| Problem details |
A single number is wanted: how many lines of the data include the string "votre".

───

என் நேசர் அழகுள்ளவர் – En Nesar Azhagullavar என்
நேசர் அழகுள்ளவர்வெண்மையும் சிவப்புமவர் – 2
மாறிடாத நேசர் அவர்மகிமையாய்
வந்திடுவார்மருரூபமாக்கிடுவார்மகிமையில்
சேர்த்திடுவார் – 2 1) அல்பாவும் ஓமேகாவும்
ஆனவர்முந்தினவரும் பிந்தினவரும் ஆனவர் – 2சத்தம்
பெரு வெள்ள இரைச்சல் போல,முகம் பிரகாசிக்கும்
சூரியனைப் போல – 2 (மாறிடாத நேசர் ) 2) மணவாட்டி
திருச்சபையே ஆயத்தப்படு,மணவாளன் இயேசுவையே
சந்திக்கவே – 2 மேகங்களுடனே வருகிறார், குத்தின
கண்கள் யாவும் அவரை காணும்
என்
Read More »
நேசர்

───

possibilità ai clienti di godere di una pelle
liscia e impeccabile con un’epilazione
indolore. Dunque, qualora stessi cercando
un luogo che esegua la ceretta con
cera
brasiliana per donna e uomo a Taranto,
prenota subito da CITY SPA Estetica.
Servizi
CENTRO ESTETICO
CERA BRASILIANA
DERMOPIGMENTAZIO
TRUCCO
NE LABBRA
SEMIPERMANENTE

───

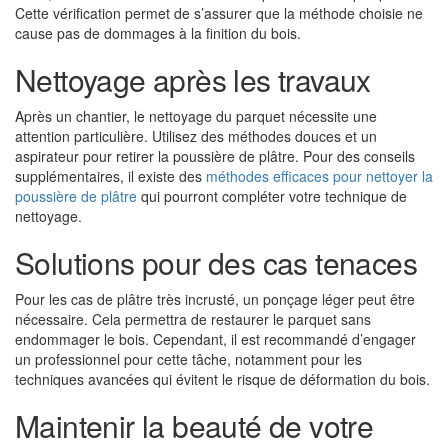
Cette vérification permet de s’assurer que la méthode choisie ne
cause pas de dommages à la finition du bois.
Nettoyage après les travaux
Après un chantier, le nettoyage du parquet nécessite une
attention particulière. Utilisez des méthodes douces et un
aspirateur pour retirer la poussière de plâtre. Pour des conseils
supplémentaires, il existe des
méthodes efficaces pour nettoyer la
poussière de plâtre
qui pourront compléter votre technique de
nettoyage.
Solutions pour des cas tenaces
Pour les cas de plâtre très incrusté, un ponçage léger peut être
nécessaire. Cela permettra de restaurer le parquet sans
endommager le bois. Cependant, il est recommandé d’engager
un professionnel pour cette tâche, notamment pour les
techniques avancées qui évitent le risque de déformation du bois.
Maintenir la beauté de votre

───

| Answer area |
2